The hmr will work good for foxes. You will just have to go buy a varmint gun now


----------



## Sagetown (Feb 8, 2012)

Boydt8 said:


> I am new to coyote hunting & calling, tired of waiting once a year to pull the trigger.
> Here is a list of toys I bought for coyote hunting
> -Turbo Dogg electronic caller
> -Mojo critter decoy
> ...



Shot placement is the Key with your 17hmr. Makes the hunt more intense, and rewarding. Some guys can call'em in close enough to use a shotgun. But for those who like to take'em at any distance, the .223, 22-250, or even a .270 w/ 100gr. bullet are great. Below is an old pic, but these guys still hang around atop the hay bales looking for rats and mice. Set up close to these and have some fun.


----------



## alleyyooper (Feb 9, 2012)

I use a 220 Swift a lot with 53gr hollow point sierra bullets, If on the windy side I use the 243 with 85gr. HPBT sierra game kings.
My brother in law uses his 260 with a factory bullet. 
A friend uses a Rugar 204.

Our call is just a home made one with our sounds from Varmit al's and wind rivers web sites on a MP3 player.
works real well for all we want to do and get done.


 Al


----------



## Huskytree (Feb 10, 2012)

*.17hmr*

Keep the distance under 75 yards and make good hits and the .17HMR will kill em all day long. 

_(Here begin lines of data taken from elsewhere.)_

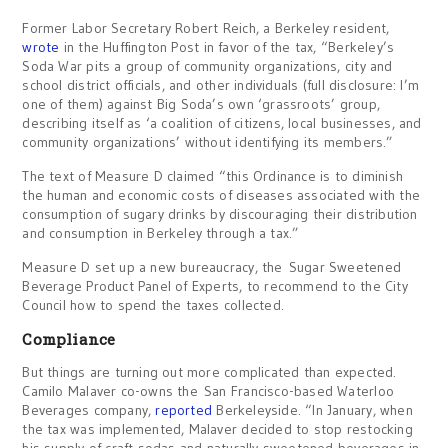
Former Labor Secretary Robert Reich, a Berkeley resident,
wrote
in the Huffington Post in favor of the tax, “Berkeley’s
Soda War pits a group of community organizations, city and
school district officials, and other individuals (full disclosure: I’m
one of them) against Big Soda’s own ‘grassroots’ group,
describing itself as ‘a coalition of citizens, local businesses, and
community organizations’ without identifying its members.”
The text of Measure D claimed “this Ordinance is to diminish
the human and economic costs of diseases associated with the
consumption of sugary drinks by discouraging their distribution
and consumption in Berkeley through a tax.”
Measure D set up a new bureaucracy, the Sugar Sweetened
Beverage Product Panel of Experts, to recommend to the City
Council how to spend the taxes collected.
Compliance
But things are turning out more complicated than expected.
Camilo Malaver co-owns the San Francisco-based Waterloo
Beverages company,
reported
Berkeleyside. “In January, when
the tax was implemented, Malaver decided to stop restocking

However the best Coyote round ever made would be the .17Rem if you are selling. 

If your not selling load the 30-06 down to a light .308 load and you will have an honest killing machine. Remember you can make a 30-06 a .308 but you can't make a .308 a 30-06.


----------



## Boydt8 (Feb 12, 2012)

*22-250*

Now looking into buying a 22-250, found a savage, but I want to stick with a Remington. Anyone had any luck with a ruger,the 204?


----------



## Sagetown (Feb 12, 2012)

Boydt8 said:


> Now looking into buying a 22-250, found a savage, but I want to stick with a Remington. Anyone had any luck with a ruger,the 204?



Check out the CZ 550 American. $815. Beauty of a 22-250...


----------



## Huskytree (Feb 12, 2012)

*.204Ruger*



Boydt8 said:


> Now looking into buying a 22-250, found a savage, but I want to stick with a Remington. Anyone had any luck with a ruger,the 204?



Yes I had a .204Ruger was a good little round but didn't beat out my .17Rem so the 204 went on down the road. But I would not hesitate to recommend it. 

If you plan to shoot at range over 300 yards or a regular bases you should step up to .220swift or 223AI.


----------



## Sagetown (Feb 12, 2012)

Huskytree said:


> Yes I had a .204Ruger was a good little round but didn't beat out my .17Rem so the 204 went on down the road. But I would not hesitate to recommend it.
> 
> If you plan to shoot at range over 300 yards or a regular bases you should step up to .220swift or 223AI.



Or the .223 CZ 527 is worth looking into.


----------



## alleyyooper (Feb 13, 2012)

22 250 is a fine round as are most of the 6 mm and 6.5 rounds. 

I have also shot them with a 12ga and number 4 shot tight in a cedar swamp.

 Al


----------